United States District Court, S.D. New York
Oct 19, 2009
08 Civ. 10844 (RJS) (KNF) (S.D.N.Y. Oct. 19, 2009)

Opinion

08 Civ. 10844 (RJS) (KNF).

October 19, 2009


REPORT AND RECOMMENDATION


I. INTRODUCTION

Before the Court is Reggie Brown's ("Brown") application for a writ of habeas corpus, made pursuant to 28 U.S.C. § 2254, challenging his conviction for third-degree criminal sale of a controlled substance, following a jury trial in New York State Supreme Court, Bronx County. Brown contends his confinement by New York State is unlawful because his appellate counsel provided ineffective assistance to him, by failing to challenge the trial court's denial of his motion to suppress: (1) an undercover officer's identification of him, at the scene of his arrest; and (2) the evidence recovered from him, when he was searched, incident to that arrest.

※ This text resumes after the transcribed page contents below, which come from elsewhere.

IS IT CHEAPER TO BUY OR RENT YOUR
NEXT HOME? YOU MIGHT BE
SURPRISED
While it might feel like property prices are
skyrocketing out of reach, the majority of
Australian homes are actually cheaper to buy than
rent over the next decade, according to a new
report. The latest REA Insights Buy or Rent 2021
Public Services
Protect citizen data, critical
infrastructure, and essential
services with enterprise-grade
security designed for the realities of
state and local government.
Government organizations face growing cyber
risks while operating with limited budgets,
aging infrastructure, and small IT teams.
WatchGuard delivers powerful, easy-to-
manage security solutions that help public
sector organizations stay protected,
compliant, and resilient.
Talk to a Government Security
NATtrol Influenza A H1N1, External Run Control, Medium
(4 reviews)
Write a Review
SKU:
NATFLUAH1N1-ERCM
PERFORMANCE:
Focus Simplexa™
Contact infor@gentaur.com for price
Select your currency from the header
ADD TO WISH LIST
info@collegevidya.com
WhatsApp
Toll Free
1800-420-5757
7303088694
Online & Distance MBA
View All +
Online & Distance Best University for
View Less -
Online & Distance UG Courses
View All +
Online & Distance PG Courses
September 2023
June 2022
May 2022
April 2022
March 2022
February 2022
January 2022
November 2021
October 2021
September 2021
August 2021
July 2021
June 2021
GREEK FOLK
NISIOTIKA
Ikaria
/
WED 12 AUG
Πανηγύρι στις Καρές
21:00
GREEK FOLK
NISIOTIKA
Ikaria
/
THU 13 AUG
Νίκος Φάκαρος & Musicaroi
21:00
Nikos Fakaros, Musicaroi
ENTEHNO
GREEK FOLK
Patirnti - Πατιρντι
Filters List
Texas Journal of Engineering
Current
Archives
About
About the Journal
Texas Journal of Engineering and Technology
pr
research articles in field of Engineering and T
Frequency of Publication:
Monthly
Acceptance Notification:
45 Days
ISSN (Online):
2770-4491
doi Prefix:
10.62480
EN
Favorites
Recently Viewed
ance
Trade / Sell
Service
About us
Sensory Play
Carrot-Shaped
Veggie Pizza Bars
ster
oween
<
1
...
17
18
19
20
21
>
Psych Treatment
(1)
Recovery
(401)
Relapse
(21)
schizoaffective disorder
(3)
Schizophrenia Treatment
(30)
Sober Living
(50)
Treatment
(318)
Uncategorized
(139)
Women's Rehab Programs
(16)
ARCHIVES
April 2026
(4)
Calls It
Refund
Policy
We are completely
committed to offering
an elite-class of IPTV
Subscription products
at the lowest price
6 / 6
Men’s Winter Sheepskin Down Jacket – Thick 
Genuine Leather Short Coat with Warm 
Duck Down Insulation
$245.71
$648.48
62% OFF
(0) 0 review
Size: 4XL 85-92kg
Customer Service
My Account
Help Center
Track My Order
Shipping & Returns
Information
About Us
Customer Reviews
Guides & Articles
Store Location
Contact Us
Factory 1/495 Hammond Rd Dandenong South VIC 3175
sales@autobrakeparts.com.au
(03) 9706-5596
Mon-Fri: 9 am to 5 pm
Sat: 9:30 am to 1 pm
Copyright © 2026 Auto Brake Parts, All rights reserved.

Respondent opposes the petitioner's application, which is analyzed below.

II. BACKGROUND AND PROCEDURAL HISTORY

On November 25, 2003, at approximately 2:40 p.m., Detective Jose Cruz and Sergeant William Crune, and other members of a "field team" were stationed in the vicinity of East 170th Street and College Avenue, Bronx County, to conduct "buy-and-bust operations." A "buy-and-bust operation" was performed by sending an undercover officer to a location where he or she would attempt to purchase narcotics, and, if successful, the field team would then "arrest whoever it was that sold to the[] [undercover officer]." Detective Cruz was the arresting officer, at the time a radio transmission was received, by Sergeant Clune, from an undercover officer, whose shield number is 7037. Sergeant Clune relayed the substance of the radio transmission he received from the undercover officer to "the field team," which included Detective Cruz. Upon learning the undercover officer had made a "positive buy," and hearing a description of the appearance of the person who sold her narcotics, Detective Cruz stopped Brown, because he matched the description. Later, after the undercover officer identified Brown as the person who had sold drugs to her, Detective Cruz arrested Brown.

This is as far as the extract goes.